EXAMPLE 1 This example is a formulation of a removal powder that can be applied directly to plants or other surfaces.

Example 2 The following ingredients were mixed in a suitable mixer in the proportions indicated to produce an emulsion concentrate which, when mixed with water, would give an emulsion suitable for agricultural use.

EXAMPLE A concentrate was obtained which, when mixed, gave an aqueous dispersion suitable as a spray for the control of pests.

(Note) 7 Risapol 9 is a condensate of 1 mol of nonilf J enol and 8 mol of ethylene oxide.

Example 4 Various active compounds of the invention were tested for activity against various insects and other vertebrate pests.

The test compound J was used in the form of a liquid preparation containing 0.1% by weight of the compound (however, in the test against Aedesaegyhpti, it was used in the form of a liquid preparation containing 0.01% by weight of the compound).
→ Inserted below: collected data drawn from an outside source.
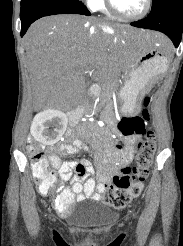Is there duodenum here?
<instances>
[{
  "label": "duodenum",
  "instance_id": "1",
  "mask_svg": "<svg viewBox=\"0 0 183 246\" xmlns=\"http://www.w3.org/2000/svg\"><path fill=\"white\" fill-rule=\"evenodd\" d=\"M100 94L101 88L98 85H91L88 88L86 103L90 104L96 102ZM85 107L86 106L84 104H78L77 108L68 113L69 121L72 125H74L78 121L79 116L83 115V113L85 112Z\"/></svg>",
  "mask_w": 183,
  "mask_h": 246
}]
</instances>
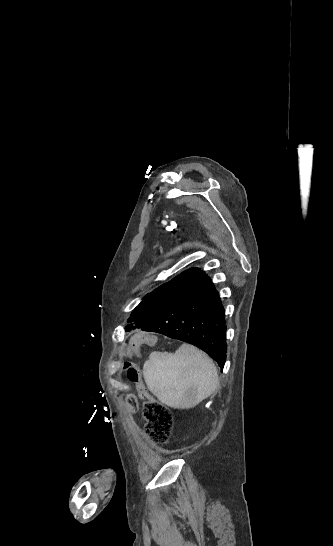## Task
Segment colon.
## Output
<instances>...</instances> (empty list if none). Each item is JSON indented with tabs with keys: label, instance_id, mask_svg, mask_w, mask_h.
I'll list each match as a JSON object with an SVG mask.
<instances>
[{
	"label": "colon",
	"instance_id": "colon-1",
	"mask_svg": "<svg viewBox=\"0 0 333 546\" xmlns=\"http://www.w3.org/2000/svg\"><path fill=\"white\" fill-rule=\"evenodd\" d=\"M132 346L133 343H131L130 348H132ZM122 371L124 375H127L125 383L128 386H136L141 392V397L145 401L143 405V416L146 421V436L156 445L166 444L173 428L171 411L161 402L152 399L146 381L140 379V368L132 358L126 360ZM127 401L129 403H134L135 396L130 394L127 397Z\"/></svg>",
	"mask_w": 333,
	"mask_h": 546
}]
</instances>
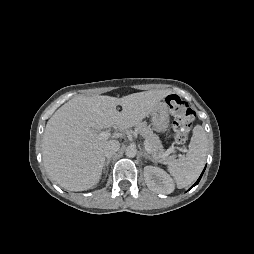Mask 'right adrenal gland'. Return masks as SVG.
Masks as SVG:
<instances>
[{
    "instance_id": "2a0ac1e0",
    "label": "right adrenal gland",
    "mask_w": 254,
    "mask_h": 254,
    "mask_svg": "<svg viewBox=\"0 0 254 254\" xmlns=\"http://www.w3.org/2000/svg\"><path fill=\"white\" fill-rule=\"evenodd\" d=\"M111 162V159L109 158L108 160L105 161L104 163V167H103V170L105 171L106 169V175L108 173V166H109V163Z\"/></svg>"
}]
</instances>
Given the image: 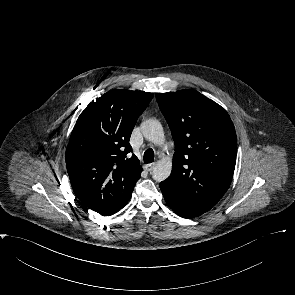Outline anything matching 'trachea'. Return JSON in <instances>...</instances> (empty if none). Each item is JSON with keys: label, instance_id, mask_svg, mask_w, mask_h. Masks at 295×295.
I'll return each mask as SVG.
<instances>
[{"label": "trachea", "instance_id": "trachea-1", "mask_svg": "<svg viewBox=\"0 0 295 295\" xmlns=\"http://www.w3.org/2000/svg\"><path fill=\"white\" fill-rule=\"evenodd\" d=\"M154 161V151L150 148L144 152V163H152Z\"/></svg>", "mask_w": 295, "mask_h": 295}]
</instances>
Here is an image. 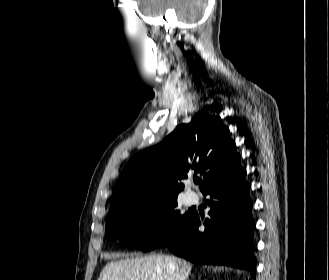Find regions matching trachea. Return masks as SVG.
<instances>
[{"label":"trachea","mask_w":329,"mask_h":280,"mask_svg":"<svg viewBox=\"0 0 329 280\" xmlns=\"http://www.w3.org/2000/svg\"><path fill=\"white\" fill-rule=\"evenodd\" d=\"M194 182H195L196 184H198V183H200V180H198V179H194Z\"/></svg>","instance_id":"3493384b"}]
</instances>
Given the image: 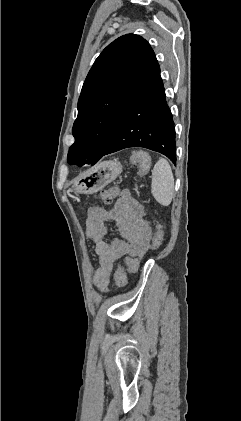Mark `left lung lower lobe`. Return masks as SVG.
<instances>
[{"instance_id":"left-lung-lower-lobe-1","label":"left lung lower lobe","mask_w":241,"mask_h":421,"mask_svg":"<svg viewBox=\"0 0 241 421\" xmlns=\"http://www.w3.org/2000/svg\"><path fill=\"white\" fill-rule=\"evenodd\" d=\"M175 135L174 121L166 103L160 68L153 53L128 103L116 135L104 155L124 148L143 147L167 156L176 164ZM91 162L94 164L97 161ZM91 162L86 160L78 166Z\"/></svg>"}]
</instances>
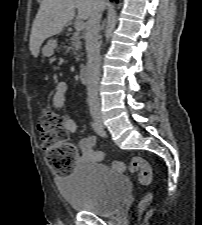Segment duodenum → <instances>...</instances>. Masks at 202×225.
Instances as JSON below:
<instances>
[{
  "instance_id": "1",
  "label": "duodenum",
  "mask_w": 202,
  "mask_h": 225,
  "mask_svg": "<svg viewBox=\"0 0 202 225\" xmlns=\"http://www.w3.org/2000/svg\"><path fill=\"white\" fill-rule=\"evenodd\" d=\"M81 78L83 80L84 83H88L89 82V79H90V67L88 64H84L82 67H81Z\"/></svg>"
}]
</instances>
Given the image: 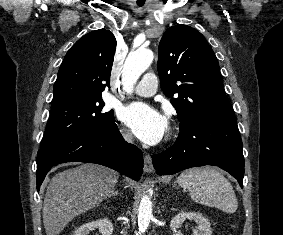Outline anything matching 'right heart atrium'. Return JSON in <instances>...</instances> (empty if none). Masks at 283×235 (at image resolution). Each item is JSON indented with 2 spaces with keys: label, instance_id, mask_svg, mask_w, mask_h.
Masks as SVG:
<instances>
[{
  "label": "right heart atrium",
  "instance_id": "obj_1",
  "mask_svg": "<svg viewBox=\"0 0 283 235\" xmlns=\"http://www.w3.org/2000/svg\"><path fill=\"white\" fill-rule=\"evenodd\" d=\"M122 136L126 141H131L132 140V134L131 132L126 129V128H122L121 130Z\"/></svg>",
  "mask_w": 283,
  "mask_h": 235
}]
</instances>
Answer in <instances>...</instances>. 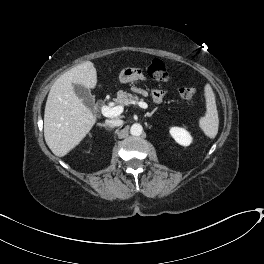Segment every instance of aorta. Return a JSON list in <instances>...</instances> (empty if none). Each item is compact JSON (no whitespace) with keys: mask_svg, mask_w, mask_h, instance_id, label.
Wrapping results in <instances>:
<instances>
[{"mask_svg":"<svg viewBox=\"0 0 264 264\" xmlns=\"http://www.w3.org/2000/svg\"><path fill=\"white\" fill-rule=\"evenodd\" d=\"M143 127L139 123H135L130 128V133L133 136H140L142 134Z\"/></svg>","mask_w":264,"mask_h":264,"instance_id":"1","label":"aorta"}]
</instances>
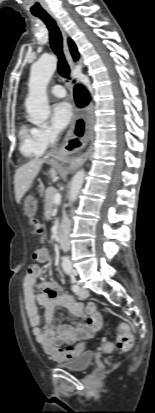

These formulations contain each test compound in acetone 4
1 volume of diacetone alcohol and 1 volume of diacetone alcohol, and then this solution was mixed with 2"
It was prepared by diluting with water containing 0.01% by weight of a wetting agent sold under the trademark NX until the desired compound concentration was obtained. The test method employed for each pest is essentially the same, which involves supporting a large number of pests on a medium that is usually the pest's parasitic plant or the pest's food, and providing either the pest or the medium, or both. It consisted of treatment with a test formulation. Mortality of the pests was then assessed after a period of time, usually 1 to 3 days after treatment.
The test results are shown in Table 1.

In the table, the first column indicates the name of the pest species, and the following columns sequentially indicate the parasitic plant or medium that supported the pest, the number of days elapsed after treatment before evaluation of pest mortality, and each of the compounds numbered above. The results obtained are shown below. The evaluation is expressed as a numerical value of O to 3 based on the following criteria. Datsushi (-) in the table
indicates that no test was conducted.

In the table, 7 contact test 7 indicates that both pests and the medium were treated, and 7 residual effect test 2 indicates that only the medium was treated before being attacked by pests.

Claims (1)

[Claims] Primary formula: ▲There are mathematical formulas, chemical formulas, tables, etc.▼ (In the formula, R^1 and R^2 represent a halogen atom or a lower alkyl group, and R^3 and R^4 represent a halogen An insecticide and acaricide containing, as an active ingredient, a compound in which R^5 represents a hydrogen atom or a cyano group.